■ WHAT NEEDS TO BE DONE ■
The answer must consist of every line below that holds the word "give".

[MATERIAL FOR THIS TASK Boundary: Start]

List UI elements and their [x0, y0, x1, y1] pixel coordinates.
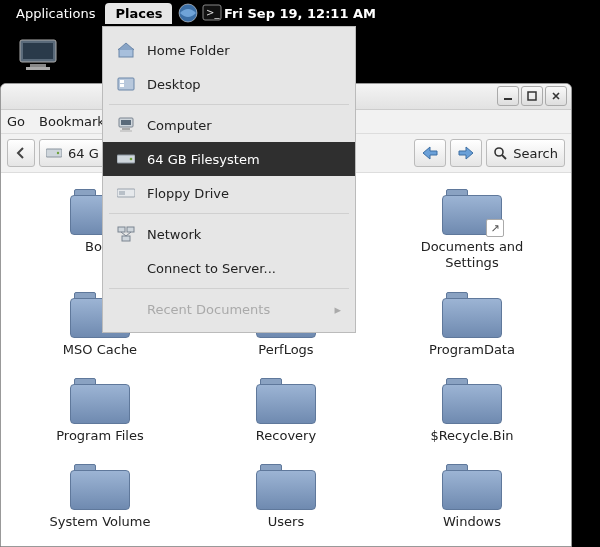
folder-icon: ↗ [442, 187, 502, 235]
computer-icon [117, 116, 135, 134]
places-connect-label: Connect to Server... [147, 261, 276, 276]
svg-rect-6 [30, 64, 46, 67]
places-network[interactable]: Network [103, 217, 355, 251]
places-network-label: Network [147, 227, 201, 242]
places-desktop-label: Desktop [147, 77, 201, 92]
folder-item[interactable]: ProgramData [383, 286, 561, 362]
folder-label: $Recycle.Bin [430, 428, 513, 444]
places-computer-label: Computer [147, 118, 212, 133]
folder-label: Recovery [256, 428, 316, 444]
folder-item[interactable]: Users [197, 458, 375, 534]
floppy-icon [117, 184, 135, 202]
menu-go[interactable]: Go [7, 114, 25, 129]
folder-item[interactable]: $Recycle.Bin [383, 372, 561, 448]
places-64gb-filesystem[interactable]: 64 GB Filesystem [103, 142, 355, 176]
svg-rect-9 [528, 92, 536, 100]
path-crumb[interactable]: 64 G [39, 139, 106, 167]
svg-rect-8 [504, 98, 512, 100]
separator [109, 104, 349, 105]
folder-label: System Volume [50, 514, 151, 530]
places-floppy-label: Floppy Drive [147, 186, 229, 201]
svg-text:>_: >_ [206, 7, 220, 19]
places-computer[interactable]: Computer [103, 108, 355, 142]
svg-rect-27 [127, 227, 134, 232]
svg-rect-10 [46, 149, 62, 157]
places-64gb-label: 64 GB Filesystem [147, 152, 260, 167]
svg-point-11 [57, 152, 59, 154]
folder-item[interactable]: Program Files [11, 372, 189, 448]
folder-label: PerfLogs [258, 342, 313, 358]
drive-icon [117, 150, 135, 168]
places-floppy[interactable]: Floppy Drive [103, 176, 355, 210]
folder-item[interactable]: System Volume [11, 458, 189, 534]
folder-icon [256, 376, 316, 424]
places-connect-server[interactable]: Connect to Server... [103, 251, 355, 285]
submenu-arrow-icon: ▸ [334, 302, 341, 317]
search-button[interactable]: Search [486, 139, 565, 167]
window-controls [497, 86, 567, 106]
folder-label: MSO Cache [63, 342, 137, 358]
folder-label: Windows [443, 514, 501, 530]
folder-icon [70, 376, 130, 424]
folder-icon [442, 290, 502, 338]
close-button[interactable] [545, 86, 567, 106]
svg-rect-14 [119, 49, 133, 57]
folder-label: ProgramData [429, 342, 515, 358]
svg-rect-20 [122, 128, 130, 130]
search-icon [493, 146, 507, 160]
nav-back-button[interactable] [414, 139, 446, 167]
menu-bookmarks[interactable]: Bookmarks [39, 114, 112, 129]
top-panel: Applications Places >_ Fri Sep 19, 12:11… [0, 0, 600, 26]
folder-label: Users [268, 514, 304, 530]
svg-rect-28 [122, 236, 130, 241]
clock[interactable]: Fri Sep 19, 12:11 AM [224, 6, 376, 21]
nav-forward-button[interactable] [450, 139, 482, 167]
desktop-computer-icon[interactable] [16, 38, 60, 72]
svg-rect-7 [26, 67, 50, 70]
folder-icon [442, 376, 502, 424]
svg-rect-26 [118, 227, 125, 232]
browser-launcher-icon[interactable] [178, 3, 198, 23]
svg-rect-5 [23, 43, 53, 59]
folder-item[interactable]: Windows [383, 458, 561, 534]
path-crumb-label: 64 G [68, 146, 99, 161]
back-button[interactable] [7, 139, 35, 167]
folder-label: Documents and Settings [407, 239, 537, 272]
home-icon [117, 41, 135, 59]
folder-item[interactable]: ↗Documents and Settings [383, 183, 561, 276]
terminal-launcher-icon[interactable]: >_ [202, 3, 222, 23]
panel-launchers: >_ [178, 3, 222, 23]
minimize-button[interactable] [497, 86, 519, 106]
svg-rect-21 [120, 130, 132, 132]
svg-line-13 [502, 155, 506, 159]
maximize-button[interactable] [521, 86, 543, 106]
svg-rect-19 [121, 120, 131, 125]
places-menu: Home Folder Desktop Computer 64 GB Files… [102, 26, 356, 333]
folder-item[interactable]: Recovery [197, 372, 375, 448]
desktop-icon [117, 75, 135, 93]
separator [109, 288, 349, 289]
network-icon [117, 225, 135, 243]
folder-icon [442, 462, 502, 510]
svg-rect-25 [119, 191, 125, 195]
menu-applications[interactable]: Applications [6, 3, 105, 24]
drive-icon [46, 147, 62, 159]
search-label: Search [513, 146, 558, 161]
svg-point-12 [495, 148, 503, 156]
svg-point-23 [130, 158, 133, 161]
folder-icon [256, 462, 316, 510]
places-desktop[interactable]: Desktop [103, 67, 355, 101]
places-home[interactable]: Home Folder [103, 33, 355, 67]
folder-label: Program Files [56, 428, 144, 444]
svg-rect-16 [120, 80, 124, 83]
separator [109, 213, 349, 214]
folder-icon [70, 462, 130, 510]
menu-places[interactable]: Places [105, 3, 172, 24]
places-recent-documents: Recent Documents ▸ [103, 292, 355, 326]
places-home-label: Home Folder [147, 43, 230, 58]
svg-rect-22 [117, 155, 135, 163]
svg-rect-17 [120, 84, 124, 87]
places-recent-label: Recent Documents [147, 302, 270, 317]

[MATERIAL FOR THIS TASK Boundary: End]
[MATERIAL FOR THIS TASK Boundary: Start]

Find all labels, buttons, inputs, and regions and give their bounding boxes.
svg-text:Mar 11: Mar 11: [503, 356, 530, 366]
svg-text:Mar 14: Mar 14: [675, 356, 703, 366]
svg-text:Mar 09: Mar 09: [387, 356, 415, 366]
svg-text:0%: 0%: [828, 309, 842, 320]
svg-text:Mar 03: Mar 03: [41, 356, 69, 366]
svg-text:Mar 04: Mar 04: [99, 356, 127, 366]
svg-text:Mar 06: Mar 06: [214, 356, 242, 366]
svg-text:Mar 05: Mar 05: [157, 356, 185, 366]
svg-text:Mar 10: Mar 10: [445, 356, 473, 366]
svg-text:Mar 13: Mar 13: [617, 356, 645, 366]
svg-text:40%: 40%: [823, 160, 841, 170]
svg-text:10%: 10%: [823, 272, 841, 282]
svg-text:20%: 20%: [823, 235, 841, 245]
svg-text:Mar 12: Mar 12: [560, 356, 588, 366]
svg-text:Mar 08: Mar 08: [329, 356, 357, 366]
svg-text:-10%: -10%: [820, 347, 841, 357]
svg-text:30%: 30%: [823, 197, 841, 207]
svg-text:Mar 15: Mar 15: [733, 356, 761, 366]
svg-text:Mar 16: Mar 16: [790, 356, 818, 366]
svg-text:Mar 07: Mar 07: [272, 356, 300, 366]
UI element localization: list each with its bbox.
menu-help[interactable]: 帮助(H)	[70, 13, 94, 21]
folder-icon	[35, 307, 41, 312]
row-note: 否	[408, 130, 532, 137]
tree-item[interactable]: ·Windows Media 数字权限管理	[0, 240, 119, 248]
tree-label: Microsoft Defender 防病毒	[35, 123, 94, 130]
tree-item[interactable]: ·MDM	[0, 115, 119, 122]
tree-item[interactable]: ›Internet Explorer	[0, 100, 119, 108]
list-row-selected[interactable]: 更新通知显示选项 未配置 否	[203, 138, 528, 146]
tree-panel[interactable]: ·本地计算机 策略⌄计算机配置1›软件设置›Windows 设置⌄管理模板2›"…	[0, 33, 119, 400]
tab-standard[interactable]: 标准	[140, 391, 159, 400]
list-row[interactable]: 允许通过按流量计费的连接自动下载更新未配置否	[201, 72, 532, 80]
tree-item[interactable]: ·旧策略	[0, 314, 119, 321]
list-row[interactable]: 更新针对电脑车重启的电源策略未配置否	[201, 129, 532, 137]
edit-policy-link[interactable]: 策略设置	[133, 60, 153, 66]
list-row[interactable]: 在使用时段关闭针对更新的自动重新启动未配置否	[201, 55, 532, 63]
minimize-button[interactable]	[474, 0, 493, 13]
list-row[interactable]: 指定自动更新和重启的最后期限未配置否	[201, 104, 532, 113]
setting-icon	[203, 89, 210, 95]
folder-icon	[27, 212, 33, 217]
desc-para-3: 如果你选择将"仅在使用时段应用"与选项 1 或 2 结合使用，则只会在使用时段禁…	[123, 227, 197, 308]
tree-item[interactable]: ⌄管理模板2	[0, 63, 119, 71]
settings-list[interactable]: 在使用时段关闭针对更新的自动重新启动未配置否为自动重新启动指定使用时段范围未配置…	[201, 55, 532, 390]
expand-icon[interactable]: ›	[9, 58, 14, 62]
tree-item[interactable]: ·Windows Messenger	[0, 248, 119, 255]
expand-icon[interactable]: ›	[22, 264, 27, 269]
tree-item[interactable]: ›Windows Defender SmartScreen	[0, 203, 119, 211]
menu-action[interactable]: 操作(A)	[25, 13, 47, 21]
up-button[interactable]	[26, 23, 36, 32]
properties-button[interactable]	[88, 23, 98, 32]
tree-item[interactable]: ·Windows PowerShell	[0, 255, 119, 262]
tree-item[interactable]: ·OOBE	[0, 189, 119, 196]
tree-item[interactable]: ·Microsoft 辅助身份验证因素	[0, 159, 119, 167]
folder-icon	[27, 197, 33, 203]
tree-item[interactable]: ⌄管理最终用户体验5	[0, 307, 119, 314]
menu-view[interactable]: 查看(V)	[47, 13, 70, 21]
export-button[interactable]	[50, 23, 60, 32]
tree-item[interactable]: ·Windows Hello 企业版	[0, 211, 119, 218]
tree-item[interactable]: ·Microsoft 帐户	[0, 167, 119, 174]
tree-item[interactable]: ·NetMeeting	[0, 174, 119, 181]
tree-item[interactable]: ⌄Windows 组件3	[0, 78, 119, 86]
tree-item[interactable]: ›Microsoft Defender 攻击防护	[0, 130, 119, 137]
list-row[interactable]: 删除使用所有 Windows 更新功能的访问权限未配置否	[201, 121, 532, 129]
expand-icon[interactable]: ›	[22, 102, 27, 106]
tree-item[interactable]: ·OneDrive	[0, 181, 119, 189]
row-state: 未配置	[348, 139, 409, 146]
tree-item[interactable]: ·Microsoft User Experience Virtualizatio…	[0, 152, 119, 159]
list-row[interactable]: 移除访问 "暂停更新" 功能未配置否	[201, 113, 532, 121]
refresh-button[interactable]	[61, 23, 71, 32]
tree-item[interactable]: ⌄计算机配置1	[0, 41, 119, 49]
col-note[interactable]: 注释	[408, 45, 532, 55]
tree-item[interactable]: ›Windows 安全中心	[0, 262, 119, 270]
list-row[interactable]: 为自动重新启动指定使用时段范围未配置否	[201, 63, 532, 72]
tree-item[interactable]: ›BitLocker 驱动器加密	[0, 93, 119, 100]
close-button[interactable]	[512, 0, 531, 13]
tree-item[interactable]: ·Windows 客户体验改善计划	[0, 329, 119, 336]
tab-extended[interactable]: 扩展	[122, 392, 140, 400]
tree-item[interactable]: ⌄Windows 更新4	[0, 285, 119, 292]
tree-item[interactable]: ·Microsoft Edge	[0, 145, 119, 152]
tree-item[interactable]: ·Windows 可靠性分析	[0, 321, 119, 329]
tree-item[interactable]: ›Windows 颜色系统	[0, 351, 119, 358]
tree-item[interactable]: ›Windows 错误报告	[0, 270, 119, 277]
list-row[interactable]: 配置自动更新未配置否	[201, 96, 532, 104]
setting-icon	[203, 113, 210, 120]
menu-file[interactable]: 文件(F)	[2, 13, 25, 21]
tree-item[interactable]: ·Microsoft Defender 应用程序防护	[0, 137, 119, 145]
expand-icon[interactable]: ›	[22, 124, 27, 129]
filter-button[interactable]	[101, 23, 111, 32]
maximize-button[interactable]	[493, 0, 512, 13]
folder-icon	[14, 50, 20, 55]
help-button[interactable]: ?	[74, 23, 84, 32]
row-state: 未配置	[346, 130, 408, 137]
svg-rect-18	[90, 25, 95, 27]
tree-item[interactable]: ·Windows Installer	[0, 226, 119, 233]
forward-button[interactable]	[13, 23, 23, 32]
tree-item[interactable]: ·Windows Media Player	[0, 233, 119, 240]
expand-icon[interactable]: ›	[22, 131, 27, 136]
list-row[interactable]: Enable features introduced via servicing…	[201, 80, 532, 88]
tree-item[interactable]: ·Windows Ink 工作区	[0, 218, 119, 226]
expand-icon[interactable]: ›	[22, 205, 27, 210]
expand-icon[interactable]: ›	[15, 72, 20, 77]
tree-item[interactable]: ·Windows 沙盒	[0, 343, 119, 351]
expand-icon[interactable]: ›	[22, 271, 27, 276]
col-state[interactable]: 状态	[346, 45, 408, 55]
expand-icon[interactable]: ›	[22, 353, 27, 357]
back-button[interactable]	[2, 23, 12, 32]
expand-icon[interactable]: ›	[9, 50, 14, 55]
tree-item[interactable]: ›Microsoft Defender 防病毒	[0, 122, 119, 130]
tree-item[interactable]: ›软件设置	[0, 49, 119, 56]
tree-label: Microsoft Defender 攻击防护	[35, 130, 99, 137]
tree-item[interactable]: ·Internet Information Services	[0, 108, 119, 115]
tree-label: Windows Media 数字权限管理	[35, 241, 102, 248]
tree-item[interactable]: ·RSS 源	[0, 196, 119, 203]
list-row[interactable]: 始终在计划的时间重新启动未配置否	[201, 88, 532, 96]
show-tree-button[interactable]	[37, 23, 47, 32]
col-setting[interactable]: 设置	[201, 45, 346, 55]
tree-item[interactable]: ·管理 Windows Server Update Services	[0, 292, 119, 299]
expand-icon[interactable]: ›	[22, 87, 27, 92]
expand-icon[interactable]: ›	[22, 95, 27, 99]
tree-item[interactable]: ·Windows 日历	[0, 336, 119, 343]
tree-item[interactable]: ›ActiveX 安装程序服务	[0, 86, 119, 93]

[MATERIAL FOR THIS TASK Boundary: End]
[MATERIAL FOR THIS TASK Boundary: Start]

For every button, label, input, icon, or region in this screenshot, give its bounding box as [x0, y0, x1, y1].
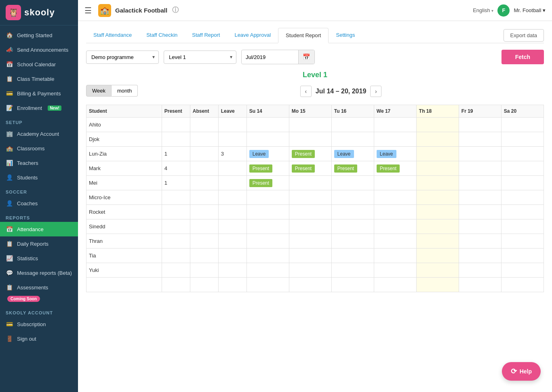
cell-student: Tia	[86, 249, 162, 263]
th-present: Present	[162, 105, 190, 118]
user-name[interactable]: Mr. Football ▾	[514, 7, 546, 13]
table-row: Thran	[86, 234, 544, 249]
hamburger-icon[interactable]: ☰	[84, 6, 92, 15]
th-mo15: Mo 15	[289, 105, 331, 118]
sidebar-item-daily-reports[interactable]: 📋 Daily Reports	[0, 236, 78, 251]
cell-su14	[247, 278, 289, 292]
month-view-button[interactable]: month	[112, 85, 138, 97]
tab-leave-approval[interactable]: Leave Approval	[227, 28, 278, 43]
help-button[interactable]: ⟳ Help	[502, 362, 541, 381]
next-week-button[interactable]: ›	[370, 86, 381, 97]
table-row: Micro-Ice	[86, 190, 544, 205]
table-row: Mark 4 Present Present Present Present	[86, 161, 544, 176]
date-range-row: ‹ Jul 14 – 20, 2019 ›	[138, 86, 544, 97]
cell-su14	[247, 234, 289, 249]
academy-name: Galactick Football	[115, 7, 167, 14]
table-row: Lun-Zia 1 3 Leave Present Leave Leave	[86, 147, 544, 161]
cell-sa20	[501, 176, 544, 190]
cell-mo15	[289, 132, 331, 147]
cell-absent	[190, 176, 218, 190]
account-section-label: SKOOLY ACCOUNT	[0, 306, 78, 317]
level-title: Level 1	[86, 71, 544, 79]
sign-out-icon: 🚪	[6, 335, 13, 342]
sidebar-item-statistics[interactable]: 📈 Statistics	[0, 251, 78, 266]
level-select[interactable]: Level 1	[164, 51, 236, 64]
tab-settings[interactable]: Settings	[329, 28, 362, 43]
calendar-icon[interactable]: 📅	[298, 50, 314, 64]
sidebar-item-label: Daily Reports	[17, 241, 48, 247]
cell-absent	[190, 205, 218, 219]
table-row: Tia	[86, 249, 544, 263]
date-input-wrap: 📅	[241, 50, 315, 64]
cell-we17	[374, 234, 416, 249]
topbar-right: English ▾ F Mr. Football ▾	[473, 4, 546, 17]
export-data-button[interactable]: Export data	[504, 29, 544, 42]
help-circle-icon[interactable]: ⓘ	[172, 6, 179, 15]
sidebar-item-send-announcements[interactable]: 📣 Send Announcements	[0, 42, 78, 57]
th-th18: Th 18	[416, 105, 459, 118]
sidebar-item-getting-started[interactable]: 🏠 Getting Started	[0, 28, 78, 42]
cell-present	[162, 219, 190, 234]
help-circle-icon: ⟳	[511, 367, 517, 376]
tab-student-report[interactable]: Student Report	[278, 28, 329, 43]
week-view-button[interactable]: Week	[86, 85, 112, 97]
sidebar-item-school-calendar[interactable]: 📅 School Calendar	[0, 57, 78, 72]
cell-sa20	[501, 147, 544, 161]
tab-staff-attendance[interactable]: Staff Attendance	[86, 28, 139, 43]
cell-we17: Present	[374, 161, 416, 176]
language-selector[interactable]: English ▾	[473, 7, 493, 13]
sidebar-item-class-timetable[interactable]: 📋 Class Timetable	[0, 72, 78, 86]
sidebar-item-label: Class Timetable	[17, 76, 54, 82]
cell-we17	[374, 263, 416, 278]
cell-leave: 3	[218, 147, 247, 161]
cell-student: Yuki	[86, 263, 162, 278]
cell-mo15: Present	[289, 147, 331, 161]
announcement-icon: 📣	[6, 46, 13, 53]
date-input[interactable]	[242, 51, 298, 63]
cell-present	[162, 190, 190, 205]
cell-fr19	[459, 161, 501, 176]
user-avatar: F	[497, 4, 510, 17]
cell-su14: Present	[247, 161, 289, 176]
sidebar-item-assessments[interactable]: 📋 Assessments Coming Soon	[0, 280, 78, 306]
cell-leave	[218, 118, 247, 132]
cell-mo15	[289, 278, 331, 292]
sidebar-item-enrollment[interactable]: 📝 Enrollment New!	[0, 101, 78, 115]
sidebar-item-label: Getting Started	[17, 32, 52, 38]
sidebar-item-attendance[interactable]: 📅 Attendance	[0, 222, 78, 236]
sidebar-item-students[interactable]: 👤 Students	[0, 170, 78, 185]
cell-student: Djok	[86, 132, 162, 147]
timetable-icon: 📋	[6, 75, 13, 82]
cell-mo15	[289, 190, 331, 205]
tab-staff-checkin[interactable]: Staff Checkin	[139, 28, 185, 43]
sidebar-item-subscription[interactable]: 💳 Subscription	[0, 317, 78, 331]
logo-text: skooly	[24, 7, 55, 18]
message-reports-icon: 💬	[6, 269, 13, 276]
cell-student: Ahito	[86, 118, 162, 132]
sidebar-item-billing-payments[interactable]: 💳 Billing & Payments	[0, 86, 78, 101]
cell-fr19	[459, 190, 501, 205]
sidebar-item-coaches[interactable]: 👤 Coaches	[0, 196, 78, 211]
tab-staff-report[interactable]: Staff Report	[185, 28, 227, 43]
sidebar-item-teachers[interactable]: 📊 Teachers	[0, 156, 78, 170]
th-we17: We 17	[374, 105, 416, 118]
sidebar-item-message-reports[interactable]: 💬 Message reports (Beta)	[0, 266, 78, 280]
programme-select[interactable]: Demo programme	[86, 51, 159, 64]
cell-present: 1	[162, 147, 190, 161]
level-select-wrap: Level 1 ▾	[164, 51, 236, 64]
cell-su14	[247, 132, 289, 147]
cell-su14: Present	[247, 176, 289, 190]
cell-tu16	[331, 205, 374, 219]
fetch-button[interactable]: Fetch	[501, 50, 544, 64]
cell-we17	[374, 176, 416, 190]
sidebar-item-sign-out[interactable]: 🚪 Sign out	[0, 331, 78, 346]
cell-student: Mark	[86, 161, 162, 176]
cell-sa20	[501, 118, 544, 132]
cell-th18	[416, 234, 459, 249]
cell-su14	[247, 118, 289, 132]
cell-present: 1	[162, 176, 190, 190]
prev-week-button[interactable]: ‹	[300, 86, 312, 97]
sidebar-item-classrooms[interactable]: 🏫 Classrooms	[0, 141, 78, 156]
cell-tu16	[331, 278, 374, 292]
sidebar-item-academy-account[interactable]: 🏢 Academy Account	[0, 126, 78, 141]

[MATERIAL FOR THIS TASK Boundary: End]

■ EXERCISE ANSWER ■
Find all labels, buttons, inputs, and regions and give their bounding boxes.
For every button, label, input, icon, or region in this screenshot, give its bounding box as [x0, y0, x1, y1].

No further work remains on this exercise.